Your instructions =>
Looking at the listing below, give the number of lines in which the string "enseigne" appears, and add nothing else.

Data in this exercise =>
══════════════════════════════

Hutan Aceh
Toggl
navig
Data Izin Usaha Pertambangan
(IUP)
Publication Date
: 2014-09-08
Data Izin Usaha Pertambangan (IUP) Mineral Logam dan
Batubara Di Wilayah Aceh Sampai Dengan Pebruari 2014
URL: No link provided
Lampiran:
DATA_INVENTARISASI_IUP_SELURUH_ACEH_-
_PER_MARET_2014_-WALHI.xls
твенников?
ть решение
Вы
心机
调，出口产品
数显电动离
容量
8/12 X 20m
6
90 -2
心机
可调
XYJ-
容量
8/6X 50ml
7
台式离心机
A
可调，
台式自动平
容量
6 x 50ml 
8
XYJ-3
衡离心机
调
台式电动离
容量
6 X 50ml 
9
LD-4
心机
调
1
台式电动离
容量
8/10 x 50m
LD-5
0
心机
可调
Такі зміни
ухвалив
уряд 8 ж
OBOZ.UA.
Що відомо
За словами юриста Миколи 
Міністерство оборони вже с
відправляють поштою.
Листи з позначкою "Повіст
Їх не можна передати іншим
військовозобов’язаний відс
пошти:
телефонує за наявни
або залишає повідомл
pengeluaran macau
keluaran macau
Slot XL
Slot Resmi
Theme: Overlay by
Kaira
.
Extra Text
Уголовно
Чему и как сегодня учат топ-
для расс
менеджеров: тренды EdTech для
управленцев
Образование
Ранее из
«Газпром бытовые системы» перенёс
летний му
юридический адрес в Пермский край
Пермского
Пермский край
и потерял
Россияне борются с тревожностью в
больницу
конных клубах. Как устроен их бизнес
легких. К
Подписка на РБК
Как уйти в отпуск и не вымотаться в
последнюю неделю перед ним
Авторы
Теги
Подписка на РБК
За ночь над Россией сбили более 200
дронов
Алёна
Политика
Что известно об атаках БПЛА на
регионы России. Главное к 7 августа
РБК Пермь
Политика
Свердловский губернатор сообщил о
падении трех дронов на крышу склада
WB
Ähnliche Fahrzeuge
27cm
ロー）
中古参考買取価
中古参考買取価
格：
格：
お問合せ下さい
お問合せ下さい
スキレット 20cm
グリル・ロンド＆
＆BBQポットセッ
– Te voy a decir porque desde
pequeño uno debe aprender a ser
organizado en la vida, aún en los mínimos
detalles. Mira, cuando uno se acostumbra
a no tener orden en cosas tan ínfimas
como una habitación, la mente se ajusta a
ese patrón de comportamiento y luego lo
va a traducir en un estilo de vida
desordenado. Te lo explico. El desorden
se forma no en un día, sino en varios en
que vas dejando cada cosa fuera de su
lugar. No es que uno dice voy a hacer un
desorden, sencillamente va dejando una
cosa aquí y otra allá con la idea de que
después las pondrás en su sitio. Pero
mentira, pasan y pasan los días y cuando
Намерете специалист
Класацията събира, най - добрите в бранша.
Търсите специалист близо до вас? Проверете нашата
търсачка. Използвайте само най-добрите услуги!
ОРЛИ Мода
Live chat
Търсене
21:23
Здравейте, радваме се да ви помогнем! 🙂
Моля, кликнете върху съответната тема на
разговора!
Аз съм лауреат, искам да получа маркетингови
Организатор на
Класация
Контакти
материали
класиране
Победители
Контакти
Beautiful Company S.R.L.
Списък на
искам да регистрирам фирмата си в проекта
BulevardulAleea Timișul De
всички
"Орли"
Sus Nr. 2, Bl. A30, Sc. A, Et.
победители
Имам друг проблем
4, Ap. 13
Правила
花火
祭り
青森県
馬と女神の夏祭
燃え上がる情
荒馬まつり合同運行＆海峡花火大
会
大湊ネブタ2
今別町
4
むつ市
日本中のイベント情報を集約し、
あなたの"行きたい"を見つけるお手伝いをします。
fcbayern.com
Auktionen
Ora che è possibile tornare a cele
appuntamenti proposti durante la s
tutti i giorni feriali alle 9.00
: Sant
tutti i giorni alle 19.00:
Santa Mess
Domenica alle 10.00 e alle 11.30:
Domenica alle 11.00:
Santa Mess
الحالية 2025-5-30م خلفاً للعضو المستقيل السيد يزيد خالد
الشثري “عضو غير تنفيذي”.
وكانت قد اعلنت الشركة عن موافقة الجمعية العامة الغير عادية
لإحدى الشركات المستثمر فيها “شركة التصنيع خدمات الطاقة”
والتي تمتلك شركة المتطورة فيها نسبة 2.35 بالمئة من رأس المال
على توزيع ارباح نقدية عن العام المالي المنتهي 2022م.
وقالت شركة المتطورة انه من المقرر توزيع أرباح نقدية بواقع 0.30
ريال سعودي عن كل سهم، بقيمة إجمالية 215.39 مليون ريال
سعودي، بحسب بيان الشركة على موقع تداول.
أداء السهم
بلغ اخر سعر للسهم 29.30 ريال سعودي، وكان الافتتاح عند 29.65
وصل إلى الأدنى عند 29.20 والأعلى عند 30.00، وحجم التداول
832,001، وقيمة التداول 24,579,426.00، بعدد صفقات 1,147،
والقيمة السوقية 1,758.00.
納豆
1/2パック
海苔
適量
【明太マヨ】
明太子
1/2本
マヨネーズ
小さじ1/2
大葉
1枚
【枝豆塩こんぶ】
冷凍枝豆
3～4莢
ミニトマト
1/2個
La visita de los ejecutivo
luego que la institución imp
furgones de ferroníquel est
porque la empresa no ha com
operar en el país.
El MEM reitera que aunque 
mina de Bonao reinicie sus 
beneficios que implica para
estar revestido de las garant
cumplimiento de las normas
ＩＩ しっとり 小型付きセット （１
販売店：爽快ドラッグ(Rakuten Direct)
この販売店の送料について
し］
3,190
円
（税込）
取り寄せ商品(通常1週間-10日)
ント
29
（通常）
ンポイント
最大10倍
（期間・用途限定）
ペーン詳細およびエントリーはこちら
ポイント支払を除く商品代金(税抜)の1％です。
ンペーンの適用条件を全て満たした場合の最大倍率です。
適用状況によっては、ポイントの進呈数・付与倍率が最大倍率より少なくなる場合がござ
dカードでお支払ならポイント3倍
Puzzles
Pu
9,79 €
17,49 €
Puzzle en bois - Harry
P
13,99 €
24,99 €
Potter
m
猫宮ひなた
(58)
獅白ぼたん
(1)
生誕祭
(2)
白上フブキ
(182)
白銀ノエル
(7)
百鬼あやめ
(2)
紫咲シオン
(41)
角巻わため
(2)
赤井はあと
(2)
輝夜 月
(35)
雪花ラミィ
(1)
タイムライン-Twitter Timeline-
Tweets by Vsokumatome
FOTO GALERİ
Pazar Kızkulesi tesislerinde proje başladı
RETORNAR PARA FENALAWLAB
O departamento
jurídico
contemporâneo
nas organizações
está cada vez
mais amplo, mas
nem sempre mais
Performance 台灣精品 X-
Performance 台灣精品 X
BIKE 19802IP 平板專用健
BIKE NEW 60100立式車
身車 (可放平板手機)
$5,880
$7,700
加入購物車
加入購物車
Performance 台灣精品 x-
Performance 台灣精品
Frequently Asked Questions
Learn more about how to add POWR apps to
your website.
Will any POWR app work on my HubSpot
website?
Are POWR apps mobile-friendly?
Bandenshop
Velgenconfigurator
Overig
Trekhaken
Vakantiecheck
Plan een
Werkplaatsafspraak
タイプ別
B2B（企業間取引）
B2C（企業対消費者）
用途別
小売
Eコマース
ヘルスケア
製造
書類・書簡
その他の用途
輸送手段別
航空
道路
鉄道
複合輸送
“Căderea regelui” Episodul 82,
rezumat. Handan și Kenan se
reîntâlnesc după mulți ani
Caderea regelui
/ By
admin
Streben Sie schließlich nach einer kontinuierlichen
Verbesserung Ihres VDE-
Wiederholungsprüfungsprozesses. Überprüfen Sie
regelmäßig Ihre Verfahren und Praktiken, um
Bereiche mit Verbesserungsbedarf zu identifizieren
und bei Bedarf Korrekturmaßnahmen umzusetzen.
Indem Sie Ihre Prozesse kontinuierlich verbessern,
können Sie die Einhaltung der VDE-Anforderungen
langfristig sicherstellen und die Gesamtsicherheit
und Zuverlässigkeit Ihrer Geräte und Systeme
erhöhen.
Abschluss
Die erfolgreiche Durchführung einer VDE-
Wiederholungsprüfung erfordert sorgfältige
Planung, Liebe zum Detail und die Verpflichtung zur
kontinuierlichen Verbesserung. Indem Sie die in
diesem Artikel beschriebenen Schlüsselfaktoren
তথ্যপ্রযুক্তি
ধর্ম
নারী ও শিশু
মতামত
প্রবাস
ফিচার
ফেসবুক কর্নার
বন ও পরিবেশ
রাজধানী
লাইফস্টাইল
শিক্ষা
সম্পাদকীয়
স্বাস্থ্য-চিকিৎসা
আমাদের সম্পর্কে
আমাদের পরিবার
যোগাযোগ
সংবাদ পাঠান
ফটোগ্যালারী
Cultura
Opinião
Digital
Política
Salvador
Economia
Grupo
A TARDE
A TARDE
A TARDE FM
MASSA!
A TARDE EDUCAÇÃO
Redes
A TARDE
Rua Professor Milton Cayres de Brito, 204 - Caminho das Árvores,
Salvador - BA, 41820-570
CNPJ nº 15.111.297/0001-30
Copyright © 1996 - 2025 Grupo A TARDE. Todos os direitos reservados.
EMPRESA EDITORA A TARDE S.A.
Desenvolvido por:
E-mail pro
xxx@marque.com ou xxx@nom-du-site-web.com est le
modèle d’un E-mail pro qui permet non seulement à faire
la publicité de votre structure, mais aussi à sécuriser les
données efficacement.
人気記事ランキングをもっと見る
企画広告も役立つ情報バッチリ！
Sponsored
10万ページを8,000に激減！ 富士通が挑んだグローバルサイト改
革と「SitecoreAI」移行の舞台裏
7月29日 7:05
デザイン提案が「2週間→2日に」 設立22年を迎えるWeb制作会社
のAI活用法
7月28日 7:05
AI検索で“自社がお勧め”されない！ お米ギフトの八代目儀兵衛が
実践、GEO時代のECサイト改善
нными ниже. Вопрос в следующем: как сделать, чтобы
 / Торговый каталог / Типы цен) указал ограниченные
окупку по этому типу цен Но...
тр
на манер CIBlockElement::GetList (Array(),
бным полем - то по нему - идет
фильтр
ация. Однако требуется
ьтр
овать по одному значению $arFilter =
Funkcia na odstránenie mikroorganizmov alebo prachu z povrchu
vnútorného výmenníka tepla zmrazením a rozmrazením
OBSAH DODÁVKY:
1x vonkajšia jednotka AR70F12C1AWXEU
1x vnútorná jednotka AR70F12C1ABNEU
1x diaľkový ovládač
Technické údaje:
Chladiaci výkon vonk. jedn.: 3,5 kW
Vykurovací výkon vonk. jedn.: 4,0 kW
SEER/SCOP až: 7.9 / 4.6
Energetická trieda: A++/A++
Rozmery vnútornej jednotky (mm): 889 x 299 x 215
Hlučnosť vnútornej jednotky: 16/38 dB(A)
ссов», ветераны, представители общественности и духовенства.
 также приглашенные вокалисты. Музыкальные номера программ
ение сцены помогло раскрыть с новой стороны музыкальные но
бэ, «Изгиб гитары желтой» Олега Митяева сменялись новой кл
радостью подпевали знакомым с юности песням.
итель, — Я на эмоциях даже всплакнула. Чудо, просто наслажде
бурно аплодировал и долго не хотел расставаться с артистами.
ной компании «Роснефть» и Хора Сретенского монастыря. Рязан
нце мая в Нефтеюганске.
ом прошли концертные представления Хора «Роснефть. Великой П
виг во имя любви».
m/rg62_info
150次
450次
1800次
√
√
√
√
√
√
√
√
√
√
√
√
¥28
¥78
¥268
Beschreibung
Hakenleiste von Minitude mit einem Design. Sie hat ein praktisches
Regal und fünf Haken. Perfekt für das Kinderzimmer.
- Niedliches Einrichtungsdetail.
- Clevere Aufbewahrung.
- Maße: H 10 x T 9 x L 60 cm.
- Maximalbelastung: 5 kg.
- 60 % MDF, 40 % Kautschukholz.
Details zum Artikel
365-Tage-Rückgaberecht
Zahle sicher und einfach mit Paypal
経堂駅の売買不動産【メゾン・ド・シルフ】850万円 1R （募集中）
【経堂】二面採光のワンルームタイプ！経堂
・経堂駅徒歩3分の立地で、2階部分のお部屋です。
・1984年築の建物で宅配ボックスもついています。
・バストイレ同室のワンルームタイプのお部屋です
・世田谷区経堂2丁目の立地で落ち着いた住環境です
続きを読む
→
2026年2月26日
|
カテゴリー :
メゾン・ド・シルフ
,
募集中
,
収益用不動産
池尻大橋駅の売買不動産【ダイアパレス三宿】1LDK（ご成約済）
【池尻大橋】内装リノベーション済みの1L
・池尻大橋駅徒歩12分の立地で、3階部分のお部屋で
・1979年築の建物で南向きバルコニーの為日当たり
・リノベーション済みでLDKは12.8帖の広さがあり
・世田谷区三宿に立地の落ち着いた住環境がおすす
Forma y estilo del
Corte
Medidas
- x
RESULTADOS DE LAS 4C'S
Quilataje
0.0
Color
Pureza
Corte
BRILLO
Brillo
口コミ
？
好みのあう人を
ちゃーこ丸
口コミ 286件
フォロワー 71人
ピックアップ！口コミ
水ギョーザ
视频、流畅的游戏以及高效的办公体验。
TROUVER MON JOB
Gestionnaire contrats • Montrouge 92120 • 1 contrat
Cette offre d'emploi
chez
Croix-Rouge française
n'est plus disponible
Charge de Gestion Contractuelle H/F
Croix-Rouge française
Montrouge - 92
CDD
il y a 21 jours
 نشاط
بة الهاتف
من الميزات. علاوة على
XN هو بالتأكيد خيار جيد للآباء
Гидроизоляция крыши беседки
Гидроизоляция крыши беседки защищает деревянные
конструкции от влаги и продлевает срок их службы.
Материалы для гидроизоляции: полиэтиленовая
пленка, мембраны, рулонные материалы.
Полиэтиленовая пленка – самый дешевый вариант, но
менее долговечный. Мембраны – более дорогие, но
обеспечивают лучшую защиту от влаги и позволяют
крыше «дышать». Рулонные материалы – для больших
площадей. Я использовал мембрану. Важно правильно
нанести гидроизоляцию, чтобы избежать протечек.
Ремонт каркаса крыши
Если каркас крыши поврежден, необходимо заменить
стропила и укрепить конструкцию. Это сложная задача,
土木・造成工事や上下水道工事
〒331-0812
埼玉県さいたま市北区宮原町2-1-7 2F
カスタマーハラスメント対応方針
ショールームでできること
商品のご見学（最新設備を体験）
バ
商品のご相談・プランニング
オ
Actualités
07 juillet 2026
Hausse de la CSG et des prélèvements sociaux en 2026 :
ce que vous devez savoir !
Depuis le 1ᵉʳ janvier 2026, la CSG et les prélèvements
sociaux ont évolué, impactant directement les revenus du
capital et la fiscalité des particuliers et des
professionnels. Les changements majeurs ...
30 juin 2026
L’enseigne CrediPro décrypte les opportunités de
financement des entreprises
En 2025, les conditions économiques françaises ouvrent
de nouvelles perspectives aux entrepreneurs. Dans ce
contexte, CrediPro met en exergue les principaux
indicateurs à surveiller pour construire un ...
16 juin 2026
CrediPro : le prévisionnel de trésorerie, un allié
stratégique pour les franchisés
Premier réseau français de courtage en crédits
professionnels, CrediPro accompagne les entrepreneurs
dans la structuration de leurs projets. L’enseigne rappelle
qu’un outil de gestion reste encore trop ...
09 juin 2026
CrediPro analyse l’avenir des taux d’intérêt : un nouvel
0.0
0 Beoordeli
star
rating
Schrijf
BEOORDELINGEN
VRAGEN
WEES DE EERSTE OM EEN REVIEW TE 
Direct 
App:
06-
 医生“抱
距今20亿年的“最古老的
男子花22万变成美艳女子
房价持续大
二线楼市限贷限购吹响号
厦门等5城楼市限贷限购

══════════════════════════════

Answer section =>
2